Recent trials have also clarified the high prevalence of abnormal myocardial function and contractility even when patients have preserved LV ejection fraction and shown that reduction in LV mass and relative wall thickness by systematic antihypertensive treatment is in turn associated with improvement in LV myocardial function. Furthermore, recent data suggest that the improvement of LV systolic myocardial function, in patients with preserved LV ejection fraction, is associated with a reduction in cardiovascular morbidity and mortality independently of the blood pressure and LV mass reduction per se, emphasizing the importance of choosing pharmacotherapy known to increase myocardial contractility effectively [67].
Finally, recent trials show high prevalences of LV diastolic abnormalities in hypertensive patients with LV hypertrophy. Data also document relations between LV systolic and diastolic abnormality, rendering completely isolated abnormal LV diastolic function uncommon in hypertensive patients with LV hypertrophy. Furthermore, recent data suggest that systematic antihypertensive treatment over almost 5 years partially normalizes transmitral flow variables and that this normalization is associated with LV mass regression. However, normalization of LV diastolic function was not, as is the case with LV systolic function, found to be associated with an improvement of cardiovascular morbidity and mortality in hypertensive patient with LV hypertrophy [92]. However, it is possible that it may take longer than 5 years for normalization of LV diastolic function to impact on cardiovascular morbidity and mortality.

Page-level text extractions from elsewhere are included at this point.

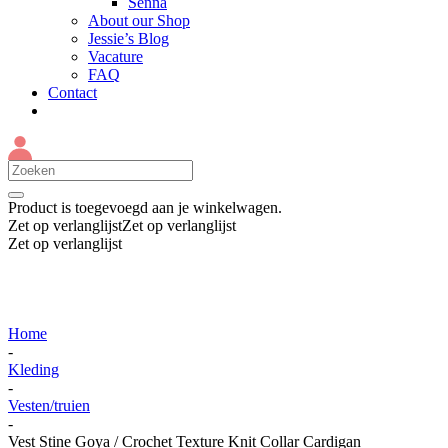
Senna
About our Shop
Jessie’s Blog
Vacature
FAQ
Contact
Product
is toegevoegd aan je winkelwagen.
Zet op verlanglijst
Zet op verlanglijst
Zet op verlanglijst
Home
-
Kleding
-
Vesten/truien
-
Vest Stine Goya / Crochet Texture Knit Collar Cardigan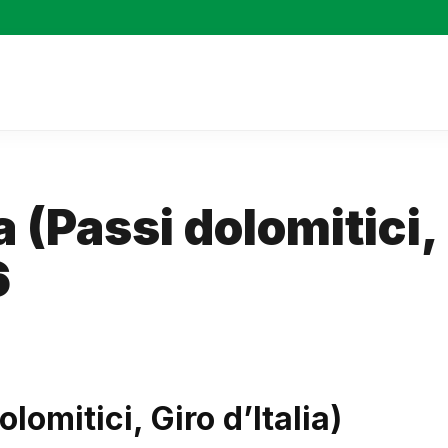
 (Passi dolomitici,
6
lomitici, Giro d’Italia)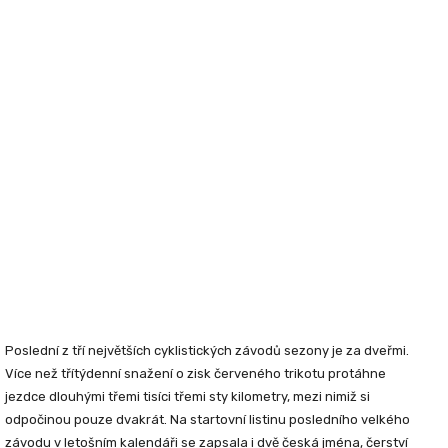
Poslední z tří největších cyklistických závodů sezony je za dveřmi.
Více než třítýdenní snažení o zisk červeného trikotu protáhne
jezdce dlouhými třemi tisíci třemi sty kilometry, mezi nimiž si
odpočinou pouze dvakrát. Na startovní listinu posledního velkého
závodu v letošním kalendáři se zapsala i dvě česká jména, čerství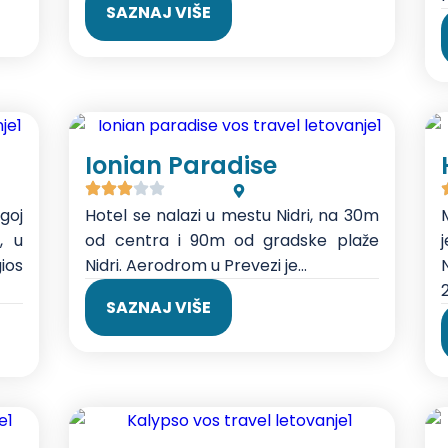
SAZNAJ VIŠE
Ionian Paradise
goj
Hotel se nalazi u mestu Nidri, na 30m
, u
od centra i 90m od gradske plaže
ios
Nidri. Aerodrom u Prevezi je...
2
SAZNAJ VIŠE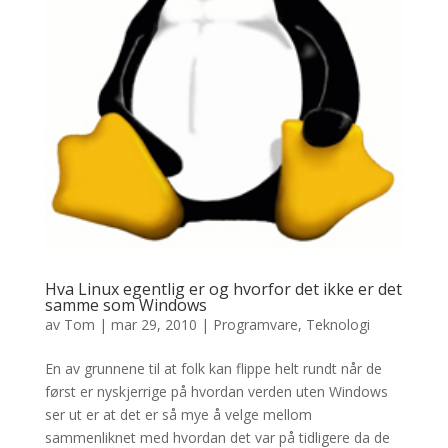
Hva Linux egentlig er og hvorfor det ikke er det
samme som Windows
av
Tom
|
mar 29, 2010
|
Programvare
,
Teknologi
En av grunnene til at folk kan flippe helt rundt når de
først er nyskjerrige på hvordan verden uten Windows
ser ut er at det er så mye å velge mellom
sammenliknet med hvordan det var på tidligere da de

Thus, in the short term (i.e. 5 years) clinicians should focus on blood pressure reduction, finding LV hypertrophy in hypertensive patients, reducing LV hypertrophy if present and improving LV systolic myocardial function, even when hypertensive patients have preserved LV ejection fraction, in order to reduce cardiovascular morbidity and mortality. Improvement of LV diastolic function that is achieved may result in improved exercise tolerance and also less heart failure but appears to be of lesser importance than blood pressure reduction, LV hypertrophy regression and improvement of myocardial function for prevention of major cardiovascular events.